On September 28, 1863, Sarah Josepha Buell Hale wrote President Abraham Lincoln urging him to make the annual Thanksgiving “a national and fixed Union Festival.” By this time, she had built the circulation of her magazine, Godey’s Ladies Book to 150,000. Hale’s letter could not be ignored. Nor her editorials. Her annual Thanksgiving editorial in Godey’s opened with Nehemiah 8:10: “Then he said unto them, ‘Go your way, eat the fat, and drink the sweet, and send portions unto them for whom nothing is prepared; for this day is holy unto our Lord; neither be ye sorry; for the joy of the Lord is your strength.’”
Hale argued, from her strong Episcopal faith, that if Nehemiah set aside a time of thanksgiving in a time of national stress, “in a time of national darkness and sore troubles, shall we not recognize the goodness of God never faileth, and that to our Father in heaven we should always bring the Thanksgiving offering at the ingathering of the harvest?”

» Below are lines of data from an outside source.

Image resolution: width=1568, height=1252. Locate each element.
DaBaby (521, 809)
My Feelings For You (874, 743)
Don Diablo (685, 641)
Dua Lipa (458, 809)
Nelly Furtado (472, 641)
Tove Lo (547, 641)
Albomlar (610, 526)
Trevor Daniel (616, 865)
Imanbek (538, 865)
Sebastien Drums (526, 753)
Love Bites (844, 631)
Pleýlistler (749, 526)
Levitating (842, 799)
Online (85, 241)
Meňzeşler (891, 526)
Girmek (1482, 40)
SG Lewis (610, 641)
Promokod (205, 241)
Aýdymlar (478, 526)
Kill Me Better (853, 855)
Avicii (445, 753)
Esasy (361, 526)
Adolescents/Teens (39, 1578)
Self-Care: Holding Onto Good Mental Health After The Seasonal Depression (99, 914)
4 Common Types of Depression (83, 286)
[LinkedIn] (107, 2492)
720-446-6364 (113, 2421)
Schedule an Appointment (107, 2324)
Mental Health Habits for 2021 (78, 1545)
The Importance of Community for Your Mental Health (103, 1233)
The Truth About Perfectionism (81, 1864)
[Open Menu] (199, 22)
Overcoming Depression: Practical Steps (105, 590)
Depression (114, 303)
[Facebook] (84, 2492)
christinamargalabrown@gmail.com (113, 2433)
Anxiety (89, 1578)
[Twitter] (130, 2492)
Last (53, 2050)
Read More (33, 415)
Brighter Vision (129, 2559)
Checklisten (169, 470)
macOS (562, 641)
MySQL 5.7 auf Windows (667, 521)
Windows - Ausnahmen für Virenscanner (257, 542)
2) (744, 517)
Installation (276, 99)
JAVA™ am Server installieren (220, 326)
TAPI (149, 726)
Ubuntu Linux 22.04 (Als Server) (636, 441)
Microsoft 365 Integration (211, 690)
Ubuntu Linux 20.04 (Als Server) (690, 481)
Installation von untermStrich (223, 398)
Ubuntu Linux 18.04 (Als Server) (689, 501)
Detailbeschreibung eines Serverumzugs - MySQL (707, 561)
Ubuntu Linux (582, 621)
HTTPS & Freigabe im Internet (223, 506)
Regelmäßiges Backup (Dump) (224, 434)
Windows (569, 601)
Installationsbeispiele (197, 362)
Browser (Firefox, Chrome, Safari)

Lincoln weighed the matter and decided that the timing was right for something that would promote national unity. He ordered Seward to draft the proclamation.
Early on October 3, Lincoln read the proclamation: “The year that is drawing toward its close has been filled with the blessings of fruitful fields and helpful skies. To these bounties, which are so constantly enjoyed that we are prone to forget the source from which they come, others have been added, which are of so extraordinary a nature that cannot fail to penetrate and soften the heart which is habitually insensible to the ever watchful providence of Almighty God.”
Seward wrote, “No human counsel hath devised, nor hath any mortal hand worked out these great things. They are the gracious gift of the most high God, who, while dealing with us in anger for our sins, hath nevertheless remembered mercy.”
Lincoln commended Seward for a project “well done” and then focused on the last paragraph: “I do, therefore invite my fellow citizens in every part of the United States, and also those who are at sea and those who are sojourning in foreign lands, to set apart and observe the last Thursday of November next as a day of thanksgiving and praise to our beneficent Father who dwelleth in the heavens.”